Speaking on arrival from Maputo Mozambique last night, President Emmerson Mnangagwa stressed the importance of collective effort and responsibility for the intervention mission.

“We agreed to have SADC to take responsibility in dealing with the threat in Cabo Delgado in the sense that SADC through it’s intervention brigade, our SADC force should be resuscitated and capacitated immediately so that we can intervene, as SADC,” said President Mnangagwa.

Asked whether a decision was sealed for the SADC Force to go into Mozambique for an armed intervention, President Mnangagwa was unequivocal.

” Yes. What is happening now is that the Defence and Security Chiefs have the responsibility to implement decisions of the Double Troika,” he concluded.

Meanwhile, the Extraordinary Double Troika Summit authorised the immediate technical deployment of armed units into the troubled regions with the aim of making detailed assessment of the situation on the ground.
A report that will be submitted to the Organ Troika Summit on April 29 2021 will guide the next steps for the force.

The Cabo Delgado insurgency remains a thorn in the flesh for SADC and therefore its timeous resolution is in the best interests of all member states.
A spill over of the conflict into neighbouring states will deal a deadly blow to the relative peace that had become a hallmark of the region.

The establishment and sustenance of the SADC Standby Force or SADC Brigade as it is otherwise known has been marred with challenges that range between internal conflicts within member states, weak regional economic development, endemic poverty and lack of commitment to security cooperation between member states.
These factors have impacted negatively on the establishment and funding of the force for effective deployment in times of need.

The development of SADCBRIG is dependent on the economic situation of member countries.

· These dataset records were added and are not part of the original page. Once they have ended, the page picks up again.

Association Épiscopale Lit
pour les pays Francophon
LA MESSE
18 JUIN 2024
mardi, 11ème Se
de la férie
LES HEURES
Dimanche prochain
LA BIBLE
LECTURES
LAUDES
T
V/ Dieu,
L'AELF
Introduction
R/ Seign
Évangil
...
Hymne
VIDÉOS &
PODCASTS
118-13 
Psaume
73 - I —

Zimbabwe, Namibia and Angola undertook a costly emergency military intervention in the Democratic Republic of Congo in 1998 to defend sovereignty of that country which had come under attack from foreign funded insurgents, a mission which was individually funded from domestic resources, with dire financial consequences to their respective economies due to lack of a collective funding arrangement.
Thus the insistence on a collective approach to the current challenge in Mozambique.